---------- Supplied data
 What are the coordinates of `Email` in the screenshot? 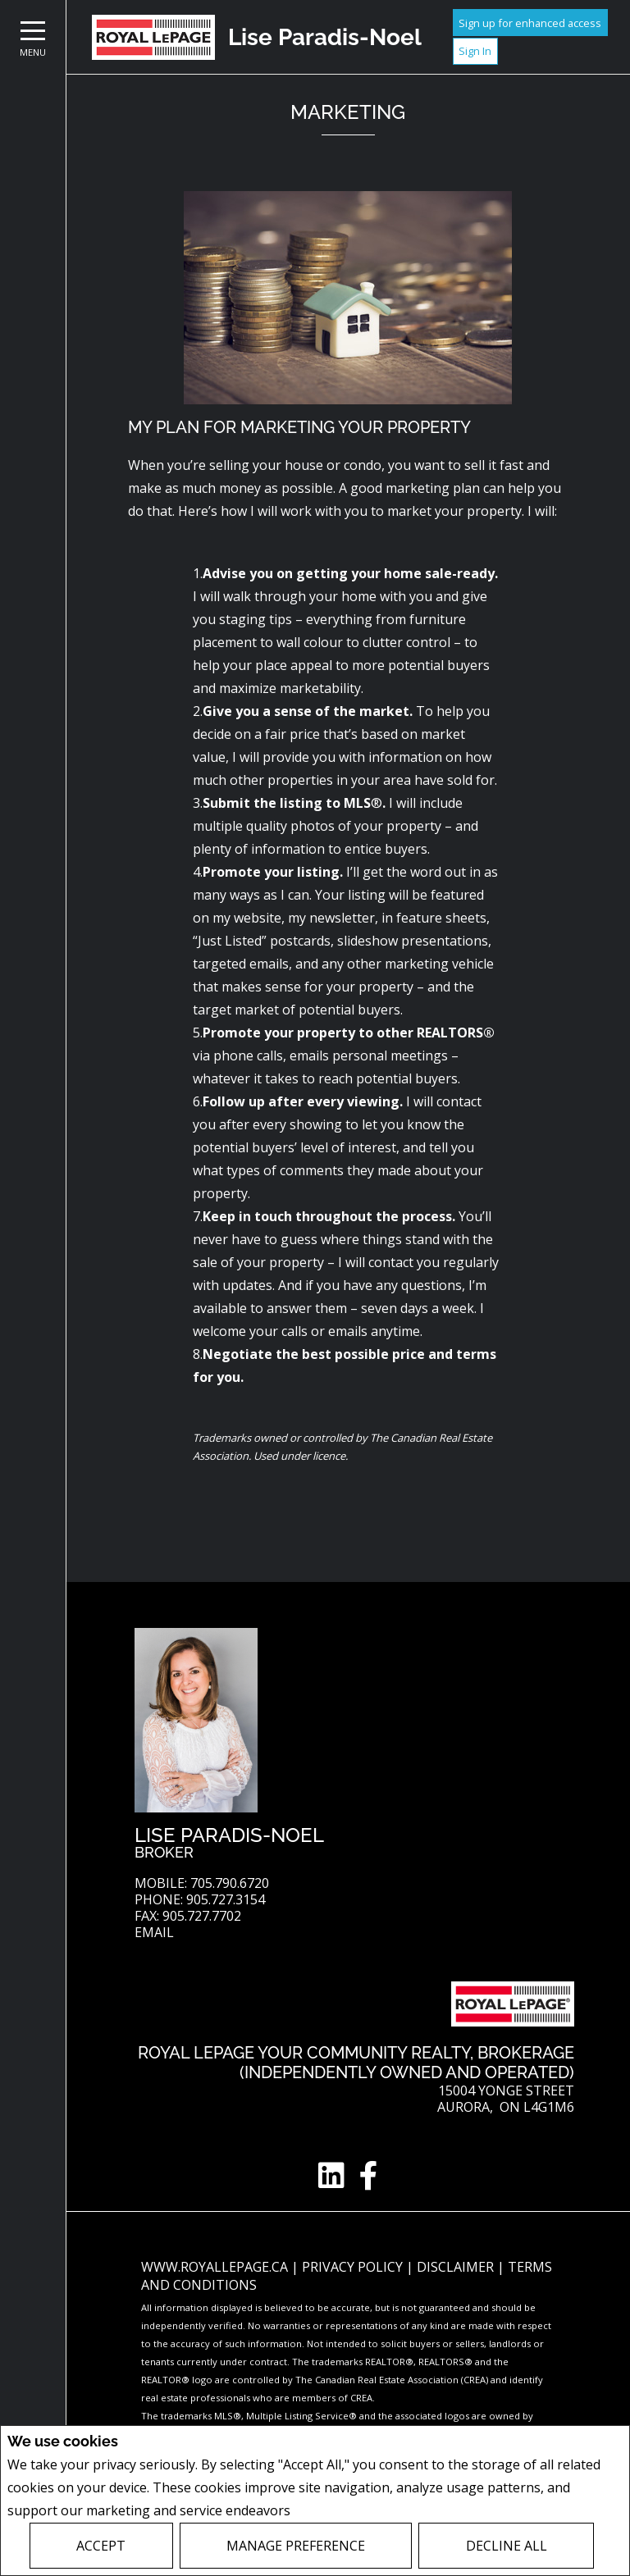 It's located at (154, 1932).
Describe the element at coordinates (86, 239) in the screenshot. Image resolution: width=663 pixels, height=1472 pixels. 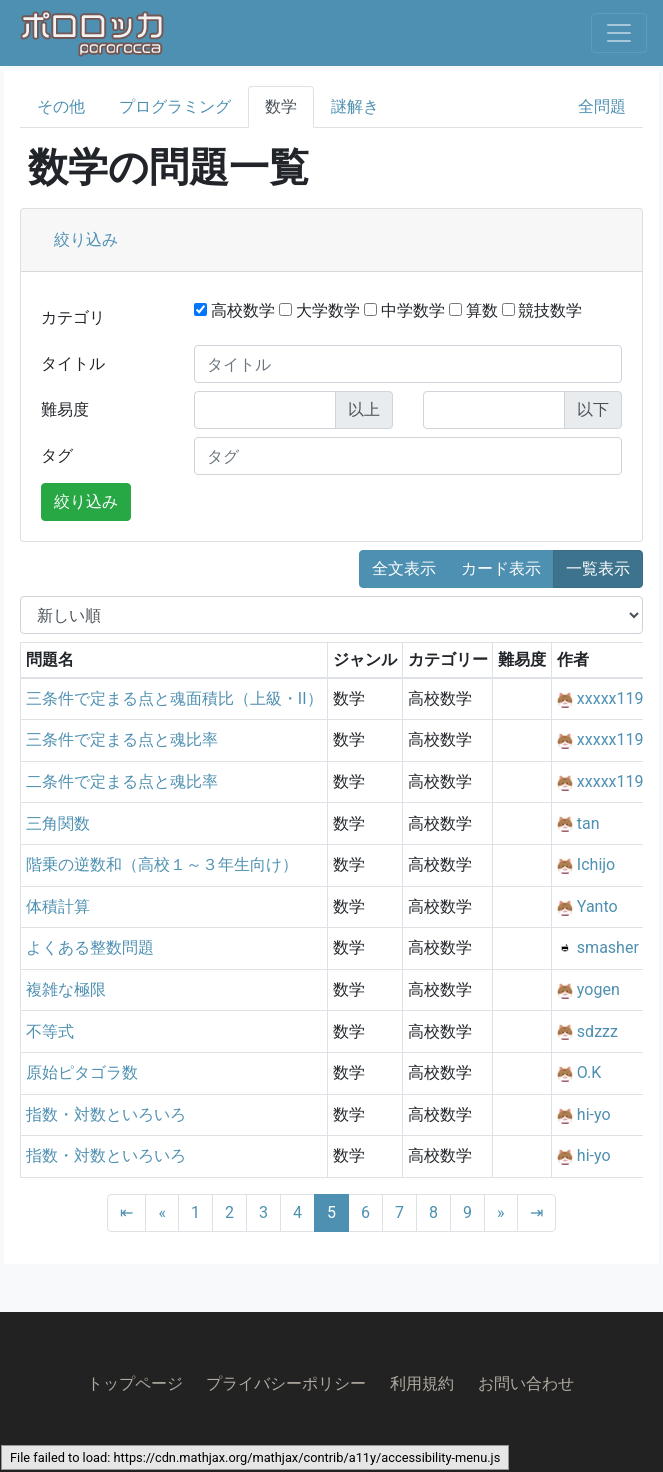
I see `絞り込み` at that location.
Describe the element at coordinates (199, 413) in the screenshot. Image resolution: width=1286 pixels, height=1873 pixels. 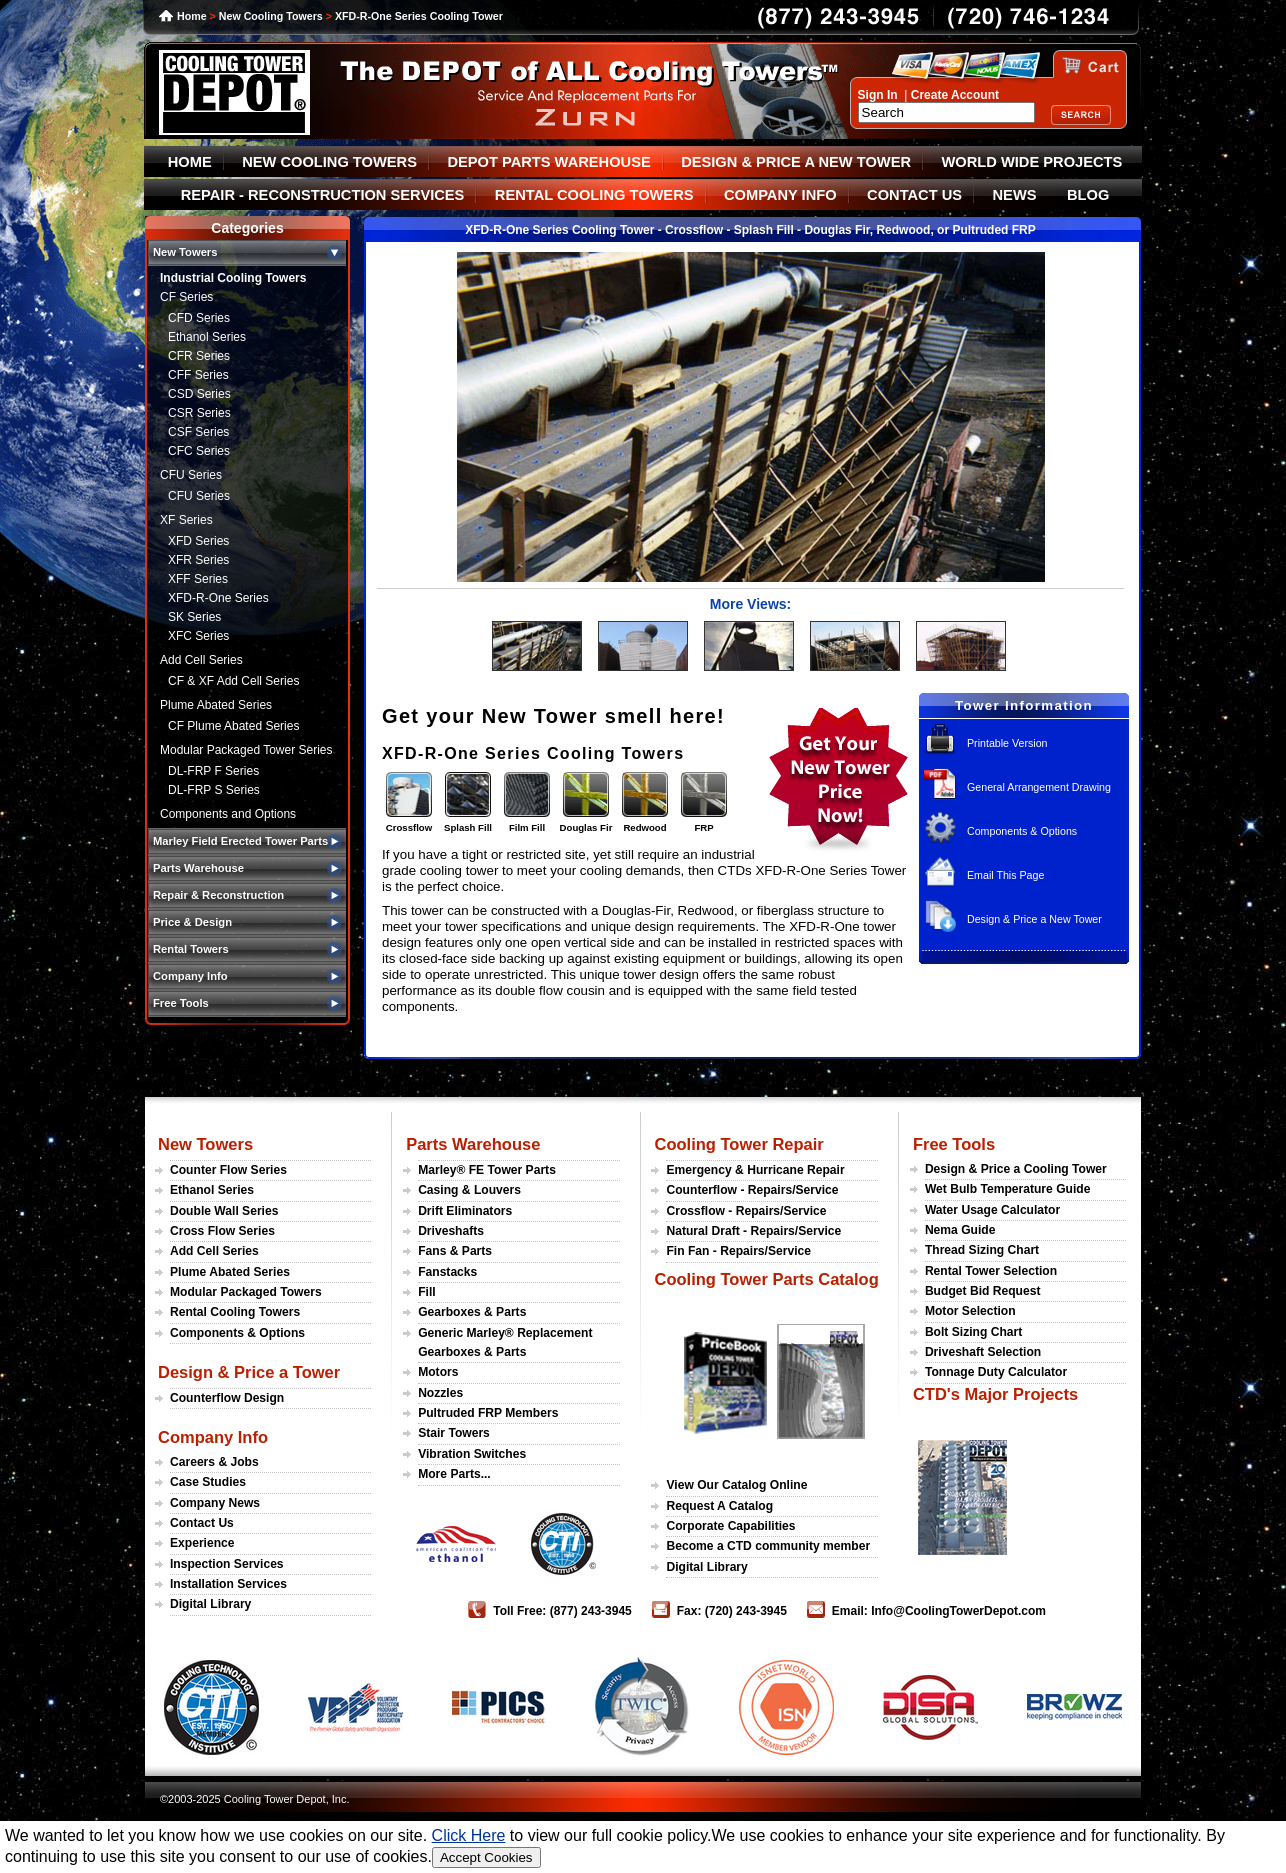
I see `CSR Series` at that location.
--------------------
§ What needs to be done: The required answer is every line from the one containing "Describe the element at coordinates (86, 239)" through the last line of the entries, restated word for word and with no pictures.

§ Answer for the task:
Describe the element at coordinates (86, 239) in the screenshot. Image resolution: width=663 pixels, height=1472 pixels. 
I see `絞り込み` at that location.
Describe the element at coordinates (199, 413) in the screenshot. Image resolution: width=1286 pixels, height=1873 pixels. 
I see `CSR Series` at that location.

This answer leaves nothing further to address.